(Data provided Opens)
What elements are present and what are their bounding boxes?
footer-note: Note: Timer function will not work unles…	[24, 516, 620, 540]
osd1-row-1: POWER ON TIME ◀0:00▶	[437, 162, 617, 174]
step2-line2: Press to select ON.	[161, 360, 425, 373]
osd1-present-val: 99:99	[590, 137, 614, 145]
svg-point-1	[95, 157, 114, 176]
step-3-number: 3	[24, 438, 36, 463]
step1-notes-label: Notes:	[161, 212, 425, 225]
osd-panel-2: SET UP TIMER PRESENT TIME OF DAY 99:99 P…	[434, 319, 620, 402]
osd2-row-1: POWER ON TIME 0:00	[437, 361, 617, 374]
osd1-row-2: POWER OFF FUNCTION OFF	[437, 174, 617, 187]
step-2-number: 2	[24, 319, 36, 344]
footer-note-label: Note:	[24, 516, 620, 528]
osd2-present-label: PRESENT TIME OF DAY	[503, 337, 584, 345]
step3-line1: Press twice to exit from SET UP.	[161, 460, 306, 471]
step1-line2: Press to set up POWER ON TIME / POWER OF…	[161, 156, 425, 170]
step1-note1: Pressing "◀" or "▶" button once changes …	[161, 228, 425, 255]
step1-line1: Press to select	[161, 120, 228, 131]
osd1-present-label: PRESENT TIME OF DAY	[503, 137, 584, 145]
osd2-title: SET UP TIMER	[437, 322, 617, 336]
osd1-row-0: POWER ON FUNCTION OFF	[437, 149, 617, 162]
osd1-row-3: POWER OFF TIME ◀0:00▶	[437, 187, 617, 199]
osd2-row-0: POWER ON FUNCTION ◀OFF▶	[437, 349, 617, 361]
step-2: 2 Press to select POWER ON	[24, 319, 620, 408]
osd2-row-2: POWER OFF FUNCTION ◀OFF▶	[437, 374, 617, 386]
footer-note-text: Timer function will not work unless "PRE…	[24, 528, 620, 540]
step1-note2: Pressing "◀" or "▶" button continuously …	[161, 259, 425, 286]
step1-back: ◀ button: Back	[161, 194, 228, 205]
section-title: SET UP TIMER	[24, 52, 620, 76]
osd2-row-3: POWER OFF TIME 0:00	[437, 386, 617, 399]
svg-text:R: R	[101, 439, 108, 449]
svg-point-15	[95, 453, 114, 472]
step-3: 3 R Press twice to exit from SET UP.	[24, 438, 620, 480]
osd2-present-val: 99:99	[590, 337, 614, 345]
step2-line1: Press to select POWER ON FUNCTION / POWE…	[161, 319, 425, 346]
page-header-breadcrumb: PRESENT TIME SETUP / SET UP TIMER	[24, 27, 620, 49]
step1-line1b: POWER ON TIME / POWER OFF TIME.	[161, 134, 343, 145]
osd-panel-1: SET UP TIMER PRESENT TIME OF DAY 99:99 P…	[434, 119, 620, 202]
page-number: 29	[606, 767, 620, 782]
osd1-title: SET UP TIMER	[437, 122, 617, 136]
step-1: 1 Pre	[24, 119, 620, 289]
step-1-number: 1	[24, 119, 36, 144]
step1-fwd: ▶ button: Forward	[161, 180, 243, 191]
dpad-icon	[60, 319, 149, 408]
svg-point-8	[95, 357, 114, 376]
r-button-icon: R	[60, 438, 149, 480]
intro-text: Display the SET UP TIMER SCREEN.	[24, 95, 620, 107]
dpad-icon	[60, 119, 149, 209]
(Data provided Closes)
**What is expected:** All of the entries above should be written out again exactly.

**Exercise solution:**
What elements are present and what are their bounding boxes?
footer-note: Note: Timer function will not work unles…	[24, 516, 620, 540]
osd1-row-1: POWER ON TIME ◀0:00▶	[437, 162, 617, 174]
step2-line2: Press to select ON.	[161, 360, 425, 373]
osd1-present-val: 99:99	[590, 137, 614, 145]
svg-point-1	[95, 157, 114, 176]
step-3-number: 3	[24, 438, 36, 463]
step1-notes-label: Notes:	[161, 212, 425, 225]
osd-panel-2: SET UP TIMER PRESENT TIME OF DAY 99:99 P…	[434, 319, 620, 402]
osd2-row-1: POWER ON TIME 0:00	[437, 361, 617, 374]
osd1-row-2: POWER OFF FUNCTION OFF	[437, 174, 617, 187]
step-2-number: 2	[24, 319, 36, 344]
footer-note-label: Note:	[24, 516, 620, 528]
osd2-present-label: PRESENT TIME OF DAY	[503, 337, 584, 345]
step3-line1: Press twice to exit from SET UP.	[161, 460, 306, 471]
step1-line2: Press to set up POWER ON TIME / POWER OF…	[161, 156, 425, 170]
step1-note1: Pressing "◀" or "▶" button once changes …	[161, 228, 425, 255]
step1-line1: Press to select	[161, 120, 228, 131]
osd1-present-label: PRESENT TIME OF DAY	[503, 137, 584, 145]
osd2-title: SET UP TIMER	[437, 322, 617, 336]
osd1-row-0: POWER ON FUNCTION OFF	[437, 149, 617, 162]
osd1-row-3: POWER OFF TIME ◀0:00▶	[437, 187, 617, 199]
osd2-row-0: POWER ON FUNCTION ◀OFF▶	[437, 349, 617, 361]
step-2: 2 Press to select POWER ON	[24, 319, 620, 408]
osd2-row-2: POWER OFF FUNCTION ◀OFF▶	[437, 374, 617, 386]
footer-note-text: Timer function will not work unless "PRE…	[24, 528, 620, 540]
step1-note2: Pressing "◀" or "▶" button continuously …	[161, 259, 425, 286]
step1-back: ◀ button: Back	[161, 194, 228, 205]
section-title: SET UP TIMER	[24, 52, 620, 76]
osd2-row-3: POWER OFF TIME 0:00	[437, 386, 617, 399]
svg-text:R: R	[101, 439, 108, 449]
svg-point-15	[95, 453, 114, 472]
step-3: 3 R Press twice to exit from SET UP.	[24, 438, 620, 480]
osd2-present-val: 99:99	[590, 337, 614, 345]
step2-line1: Press to select POWER ON FUNCTION / POWE…	[161, 319, 425, 346]
page-header-breadcrumb: PRESENT TIME SETUP / SET UP TIMER	[24, 27, 620, 49]
step1-line1b: POWER ON TIME / POWER OFF TIME.	[161, 134, 343, 145]
osd-panel-1: SET UP TIMER PRESENT TIME OF DAY 99:99 P…	[434, 119, 620, 202]
page-number: 29	[606, 767, 620, 782]
osd1-title: SET UP TIMER	[437, 122, 617, 136]
step-1: 1 Pre	[24, 119, 620, 289]
step-1-number: 1	[24, 119, 36, 144]
step1-fwd: ▶ button: Forward	[161, 180, 243, 191]
dpad-icon	[60, 319, 149, 408]
svg-point-8	[95, 357, 114, 376]
r-button-icon: R	[60, 438, 149, 480]
intro-text: Display the SET UP TIMER SCREEN.	[24, 95, 620, 107]
dpad-icon	[60, 119, 149, 209]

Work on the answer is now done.